Gren operates 82 production sites in Estonia, Latvia, Lithuania and the UK, with a total production capacity of 1,389 MW; heat sales of 2.5 TWh and electricity sales of 0.7 TWh, according to its website. Its assets include biomass heat and power, district cooling and waste-to-energy plants in the Baltics; and a network of waste and biomass assets in the UK, also according to the website.
Partners Group acquired the Baltic district heating assets from the Finnish energy group Fortum [HEL:FORTUM] for a total consideration on a debt- and cash-free basis of EUR 800m in March 2021, as reported.
Following several acquisitions in the Baltics, Gren entered the UK market with the acquisition of 11 waste and biomass-fueled assets for an undisclosed consideration in May 2023, according to Gren’s announcement and this news service’s deals database.
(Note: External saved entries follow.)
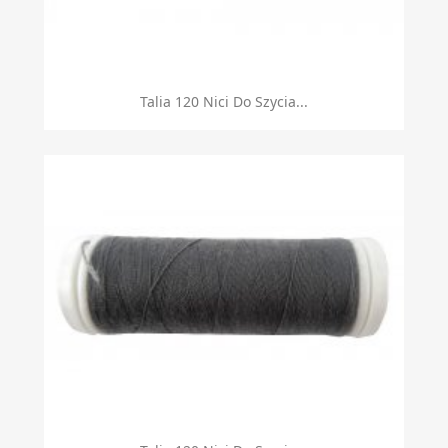
Talia 120 Nici Do Szycia...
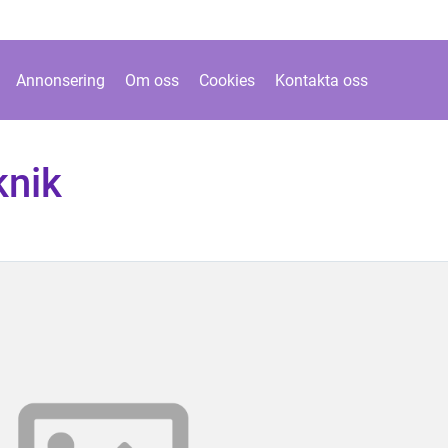
Annonsering
Om oss
Cookies
Kontakta oss
knik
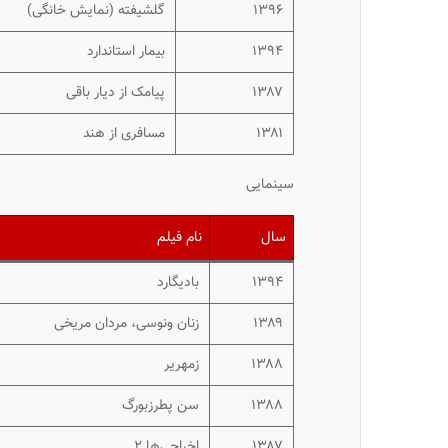
۱۳۹۶
گلشیفته
(نمایش خانگی)
۱۳۹۴
بیمار استاندارد
۱۳۸۷
پیامک از دیار باقی
۱۳۸۱
مسافری از هند
سینمایی
سال
نام فیلم
۱۳۹۴
بادیگارد
۱۳۸۹
زنان ونوسی، مردان مریخی
۱۳۸۸
زمهریر
۱۳۸۸
سن پطرزبورگ
۱۳۸۷
اخراجی‌ها ۲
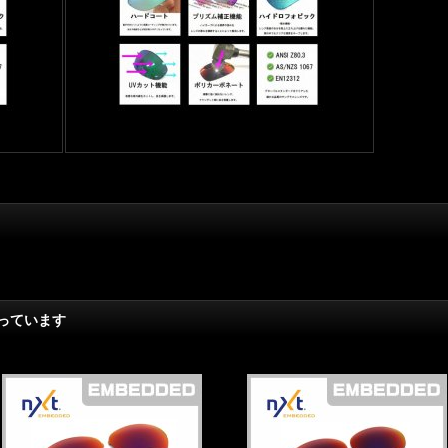
っています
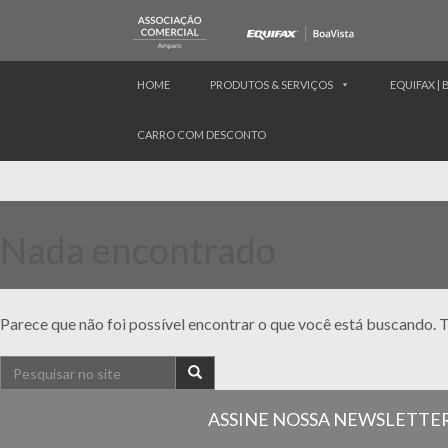
HOME
PRODUTOS & SERVIÇOS
EQUIFAX | 
CARRO COM DESCONTO
Nada encontrado
Parece que não foi possível encontrar o que você está buscando. T
ASSINE NOSSA NEWSLETTE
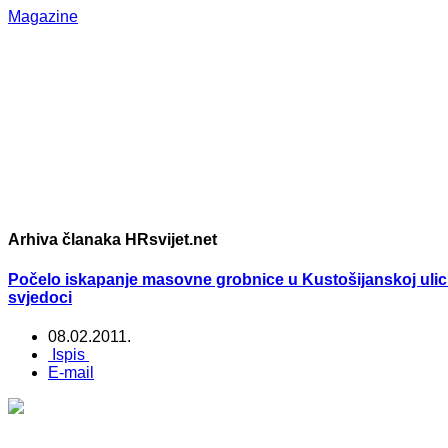
Magazine
Arhiva članaka HRsvijet.net
Počelo iskapanje masovne grobnice u Kustošijanskoj ulici u
svjedoci
08.02.2011.
Ispis
E-mail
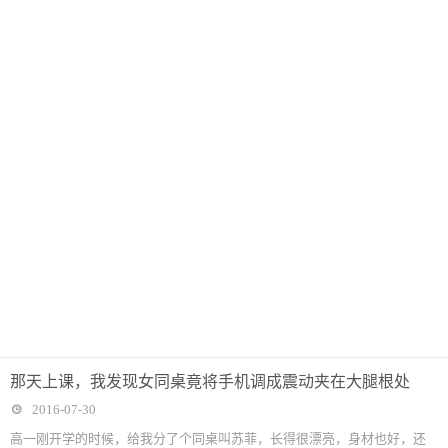
那天上课，我发现女同桌竟将手机调成震动夹在大腿根处
2016-07-30
高一刚开学的时候，给我分了个同桌叫苏菲，长得很漂亮，身材也好，还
Earlier this year, Gren announced acquisitions of ESRO, an Estonian district heating company, in July; Rigas Energija, an operator of a biomass combined heat and power plant in Latvia, in January; and a 50% stake acquisition in South Clyde Energy Centre, an Energy-from-Waste Facility in Glasgow, in June, according to previous reports and a company press release.
A Bloomberg report in March 2024 cited people with knowledge as saying that Partners Group was considering a sale of certain infrastructure assets in Europe worth USD 5bn (EUR 4.7bn), potentially including Gren. No formal process to exit Gren, which could fetch a valuation of EUR 1.5bn, had been launched at the time, according to the same newswire report.
Partners Group and Morgan Stanley declined to comment. Gren did not return a request for comment.